My use is often a box cut into sheetrock but more often a door switch or contacts recessed into hardwood as well as cutting baseboard for similar things.

Cutting plaster is rare for me.


----------



## Majewski (Jan 8, 2016)

HackWork said:


> It says quick change and tool free lol.
> 
> It's much easier than my Rockwell which is all that I care about.


Sure its a step up but it aint no dewalt quick change!


----------



## drspec (Sep 29, 2012)

if mine ever gets here Ill let you know

seems like Fed Ex is holding my package hostage


----------



## Southeast Power (Jan 18, 2009)

HackWork said:


> In the past many people here have said that the M12 oscillating tool didn't have much power and it only lasted for 10 minutes or so. But i haven't seen much talk about the M18 model.
> 
> I use my oscillating tool for plaster and wood, never drywall. So I need it to be pretty powerful and last for a while, since I often use it to cut out panel openings in plaster walls which can be large and take some time.
> 
> I have been using an original Rockwell Sonicrafter this whole time and like it a lot, it has plenty of power and works well. But I am debating a battery model, and since I now have M18 batteries (5.0 and 6.0) I am wondering if that would be a good choice.


I bought the 12 volt tool a while back.
Its a total piece of crap.
I would suggest avoiding it.


----------



## wcord (Jan 23, 2011)

HackWork said:


> Are you using wood or metal blades on plaster?
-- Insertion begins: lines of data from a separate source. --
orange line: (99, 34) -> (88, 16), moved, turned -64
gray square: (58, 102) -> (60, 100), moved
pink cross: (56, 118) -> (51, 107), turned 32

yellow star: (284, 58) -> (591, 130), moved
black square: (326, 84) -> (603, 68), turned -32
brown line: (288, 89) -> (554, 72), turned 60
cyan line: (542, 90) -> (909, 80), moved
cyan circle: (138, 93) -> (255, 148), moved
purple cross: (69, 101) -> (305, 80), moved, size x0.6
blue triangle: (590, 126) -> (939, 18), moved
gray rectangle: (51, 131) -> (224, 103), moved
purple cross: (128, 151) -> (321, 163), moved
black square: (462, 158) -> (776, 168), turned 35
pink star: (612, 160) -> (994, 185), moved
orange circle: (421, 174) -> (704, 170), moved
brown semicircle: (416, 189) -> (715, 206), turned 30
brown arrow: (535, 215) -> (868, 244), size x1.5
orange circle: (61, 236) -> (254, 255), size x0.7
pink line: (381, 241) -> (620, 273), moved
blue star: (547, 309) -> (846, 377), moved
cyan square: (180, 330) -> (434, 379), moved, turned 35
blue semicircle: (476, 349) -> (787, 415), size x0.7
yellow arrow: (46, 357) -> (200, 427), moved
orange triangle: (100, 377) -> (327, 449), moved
get the Bosch OSC114c for plaster, like the proverbial hot knife thru butter.
Just finished cutting thru ceramic tile for an outlet that was not on the prints.


----------



## Majewski (Jan 8, 2016)

I'm loving imperial blades.


----------



## HackWork (Oct 2, 2009)

wcord said:


> get the Bosch OSC114c for plaster, like the proverbial hot knife thru butter.
> Just finished cutting thru ceramic tile for an outlet that was not on the prints.


Oh yeah?

I have been using grit blades for plaster because toothed blades always dulled quickly. But I will give that Bosch blade a try.


----------



## Majewski (Jan 8, 2016)

Here's my office today!


----------



## HackWork (Oct 2, 2009)

Majewski, I found out that if you need to use the screwdriver it is because you are tightening the screw too much. They said not to make it tight at all, the flipper on the back locks it.


----------



## Majewski (Jan 8, 2016)

Yeah good luck with that. It's a tool that vibrates. That chit comes loose in time.


----------



## HackWork (Oct 2, 2009)

I looked into it and I am just repeating what all the other users said. 
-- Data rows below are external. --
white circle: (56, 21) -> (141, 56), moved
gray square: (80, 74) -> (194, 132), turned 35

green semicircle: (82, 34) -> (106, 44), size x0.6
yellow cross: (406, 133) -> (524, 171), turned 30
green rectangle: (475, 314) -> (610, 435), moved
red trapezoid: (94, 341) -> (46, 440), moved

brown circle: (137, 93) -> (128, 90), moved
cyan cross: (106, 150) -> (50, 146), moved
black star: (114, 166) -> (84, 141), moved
If I were you, I would throw a small screwdriver into one of your blade cases so it's always there and easy to get to.


----------



## Majewski (Jan 8, 2016)

Small doesn't cut it anymore. Still an awesome must have tool in my book!


----------



## Jhellwig (Jun 18, 2014)

Majewski said:


> Yeah good luck with that. It's a tool that vibrates. That chit comes loose in time.


Mine doesn't come loose and all I ever do is finger tighten the screw. I use it to cut oil filters open a lot. I tried cutting some 3/0 copper and it was just to slow. It works awsome for cutting apart the plastic quick fittings gm likes to use on vehicles.


----------



## telsa (May 22, 2015)

Majewski said:


> Here's my office today!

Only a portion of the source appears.